MEATRD: Multimodal Anomalous Tissue Region Detection Enhanced with Spatial Transcriptomics
Journal:
arXiv
Published Date:
Dec 14, 2024
Abstract
The detection of anomalous tissue regions (ATRs) within affected tissues is
crucial in clinical diagnosis and pathological studies. Conventional automated
ATR detection methods, primarily based on histology images alone, falter in
cases where ATRs and normal tissues have subtle visual differences. The recent
spatial transcriptomics (ST) technology profiles gene expressions across tissue
regions, offering a molecular perspective for detecting ATRs. However, there is
a dearth of ATR detection methods that effectively harness complementary
information from both histology images and ST. To address this gap, we propose
MEATRD, a novel ATR detection method that integrates histology image and ST
data. MEATRD is trained to reconstruct image patches and gene expression
profiles of normal tissue spots (inliers) from their multimodal embeddings,
followed by learning a one-class classification AD model based on latent
multimodal reconstruction errors. This strategy harmonizes the strengths of
reconstruction-based and one-class classification approaches. At the heart of
MEATRD is an innovative masked graph dual-attention transformer (MGDAT)

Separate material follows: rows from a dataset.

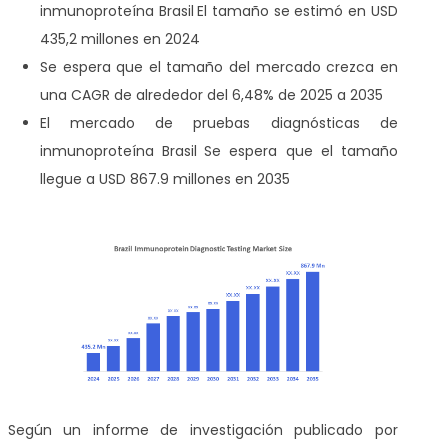
inmunoproteína Brasil
El tamaño se estimó en USD
435,2 millones en 2024
Se espera que el tamaño del mercado crezca en
una CAGR de alrededor del 6,48% de 2025 a 2035
El mercado de pruebas diagnósticas de
inmunoproteína Brasil
Se espera que el tamaño
llegue a USD 867.9 millones en 2035
Según un informe de investigación publicado por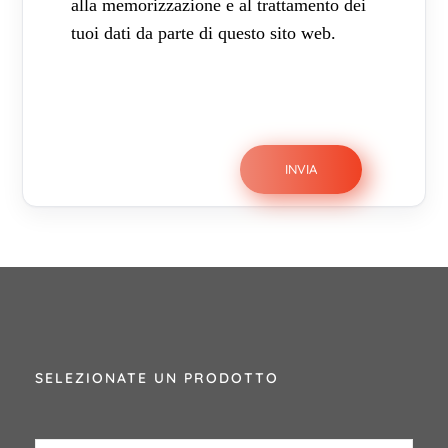
alla memorizzazione e al trattamento dei
tuoi dati da parte di questo sito web.
SELEZIONATE UN PRODOTTO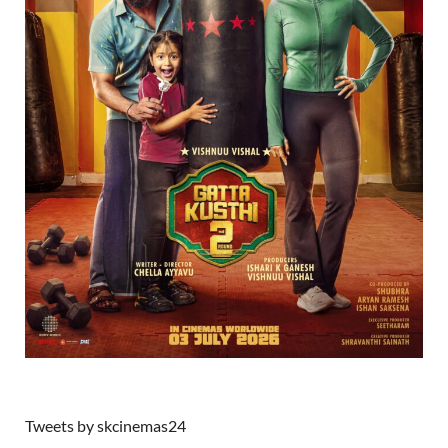
Tweets by skcinemas24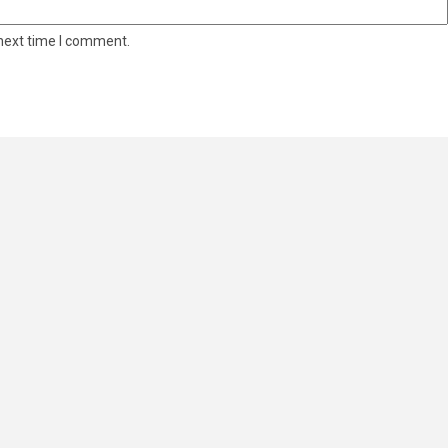
 next time I comment.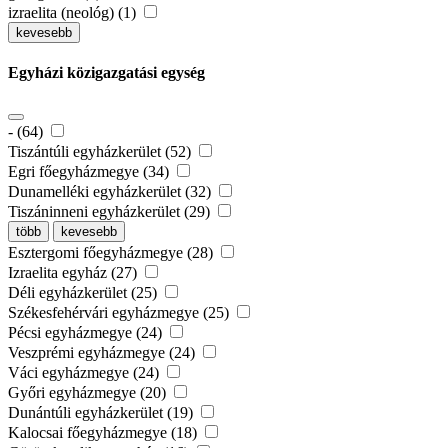
izraelita (neológ) (1)
kevesebb
Egyházi közigazgatási egység
- (64)
Tiszántúli egyházkerület (52)
Egri főegyházmegye (34)
Dunamelléki egyházkerület (32)
Tiszáninneni egyházkerület (29)
több
kevesebb
Esztergomi főegyházmegye (28)
Izraelita egyház (27)
Déli egyházkerület (25)
Székesfehérvári egyházmegye (25)
Pécsi egyházmegye (24)
Veszprémi egyházmegye (24)
Váci egyházmegye (24)
Győri egyházmegye (20)
Dunántúli egyházkerület (19)
Kalocsai főegyházmegye (18)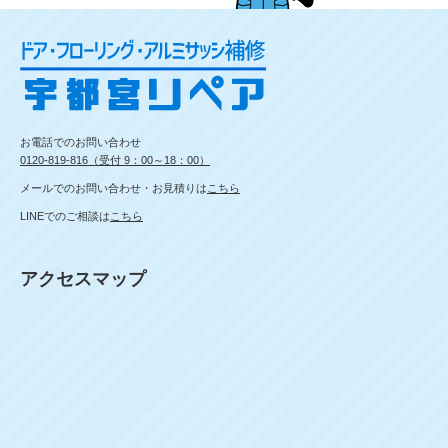
お電話でのお問い合わせ
0120-819-816（受付 9：00～18：00）
メールでのお問い合わせ・お見積りは
こちら
LINEでのご相談は
こちら
アクセスマップ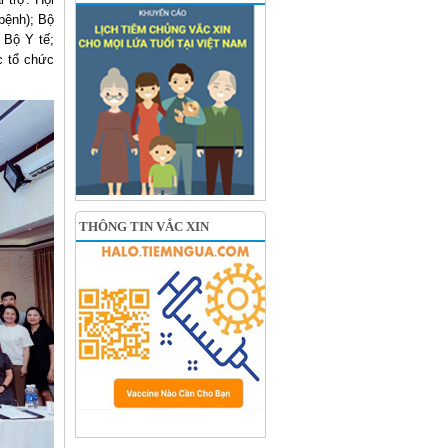
bệnh); Bộ
 Bộ Y tế;
c tổ chức
THÔNG TIN VẮC XIN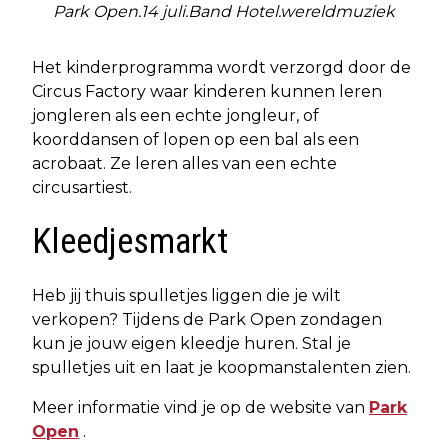
Park Open.14 juli.Band Hotel.wereldmuziek
Het kinderprogramma wordt verzorgd door de
Circus Factory waar kinderen kunnen leren
jongleren als een echte jongleur, of
koorddansen of lopen op een bal als een
acrobaat. Ze leren alles van een echte
circusartiest.
Kleedjesmarkt
Heb jij thuis spulletjes liggen die je wilt
verkopen? Tijdens de Park Open zondagen
kun je jouw eigen kleedje huren. Stal je
spulletjes uit en laat je koopmanstalenten zien.
Meer informatie vind je op de website van
Park
Open
.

network, which not only facilitates cross-modality and cross-node information
sharing but also addresses the model over-generalization issue commonly seen in
reconstruction-based AD methods. Additionally, we demonstrate that
modality-specific, task-relevant information is collated and condensed in
multimodal bottleneck encoding generated in MGDAT, marking the first
theoretical analysis of the informational properties of multimodal bottleneck
encoding. Extensive evaluations across eight real ST datasets reveal MEATRD's
superior performance in ATR detection, surpassing various state-of-the-art AD
methods. Remarkably, MEATRD also proves adept at discerning ATRs that only show
slight visual deviations from normal tissues.